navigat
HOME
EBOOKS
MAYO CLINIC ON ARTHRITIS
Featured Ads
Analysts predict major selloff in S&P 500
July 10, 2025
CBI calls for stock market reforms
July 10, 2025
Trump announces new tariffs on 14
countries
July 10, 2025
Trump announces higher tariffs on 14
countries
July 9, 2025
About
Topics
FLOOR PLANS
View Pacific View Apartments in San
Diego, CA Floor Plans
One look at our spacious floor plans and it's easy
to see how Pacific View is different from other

━━━━

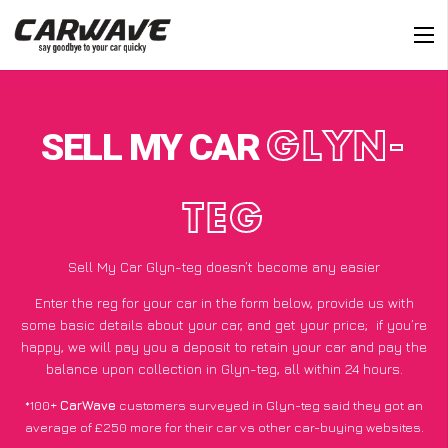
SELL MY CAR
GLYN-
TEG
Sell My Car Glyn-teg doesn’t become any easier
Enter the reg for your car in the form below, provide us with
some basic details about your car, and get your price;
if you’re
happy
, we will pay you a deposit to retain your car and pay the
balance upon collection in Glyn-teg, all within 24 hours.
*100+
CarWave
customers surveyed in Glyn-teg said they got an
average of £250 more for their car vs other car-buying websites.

━━━━

[The problem]
Show the lines of the entries that include the string "Trump", copying each in full.

[Answer to this exercise]
Trump announces new tariffs on 14
Trump announces higher tariffs on 14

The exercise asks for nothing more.